__Task directions__: Pictures must be left out. Retype exactly the lines from the one containing "puis (esc:wq )pour enregistrer" through the last line of the records below.

** Opening Material provided block **

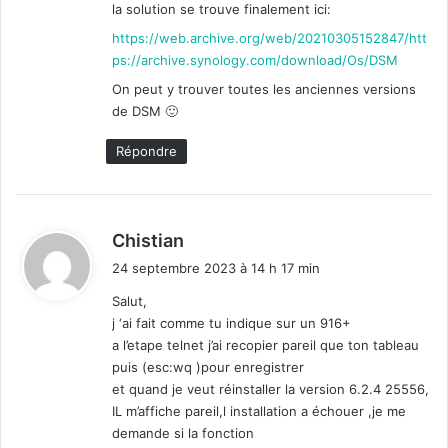
la solution se trouve finalement ici:
:
https://web.archive.org/web/20210305152847/htt
ps://archive.synology.com/download/Os/DSM
On peut y trouver toutes les anciennes versions
de DSM 🙂
Répondre
d
Chistian
i
24 septembre 2023 à 14 h 17 min
t
Salut,
j ‘ai fait comme tu indique sur un 916+
:
a l’etape telnet j’ai recopier pareil que ton tableau
puis (esc:wq )pour enregistrer
et quand je veut réinstaller la version 6.2.4 25556,
IL m’affiche pareil,l installation a échouer ,je me
demande si la fonction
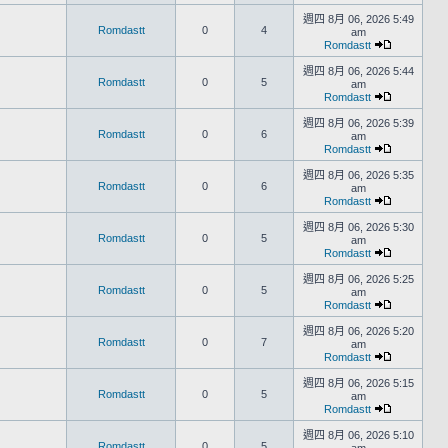
週四 8月 06, 2026 5:49
Romdastt
0
4
am
Romdastt
週四 8月 06, 2026 5:44
Romdastt
0
5
am
Romdastt
週四 8月 06, 2026 5:39
Romdastt
0
6
am
Romdastt
週四 8月 06, 2026 5:35
Romdastt
0
6
am
Romdastt
週四 8月 06, 2026 5:30
Romdastt
0
5
am
Romdastt
週四 8月 06, 2026 5:25
Romdastt
0
5
am
Romdastt
週四 8月 06, 2026 5:20
Romdastt
0
7
am
Romdastt
週四 8月 06, 2026 5:15
Romdastt
0
5
am
Romdastt
週四 8月 06, 2026 5:10
Romdastt
0
5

** Closing Material provided block **

__Final answer__:
puis (esc:wq )pour enregistrer
et quand je veut réinstaller la version 6.2.4 25556,
IL m’affiche pareil,l installation a échouer ,je me
demande si la fonction
週四 8月 06, 2026 5:49
Romdastt
0
4
am
Romdastt
週四 8月 06, 2026 5:44
Romdastt
0
5
am
Romdastt
週四 8月 06, 2026 5:39
Romdastt
0
6
am
Romdastt
週四 8月 06, 2026 5:35
Romdastt
0
6
am
Romdastt
週四 8月 06, 2026 5:30
Romdastt
0
5
am
Romdastt
週四 8月 06, 2026 5:25
Romdastt
0
5
am
Romdastt
週四 8月 06, 2026 5:20
Romdastt
0
7
am
Romdastt
週四 8月 06, 2026 5:15
Romdastt
0
5
am
Romdastt
週四 8月 06, 2026 5:10
Romdastt
0
5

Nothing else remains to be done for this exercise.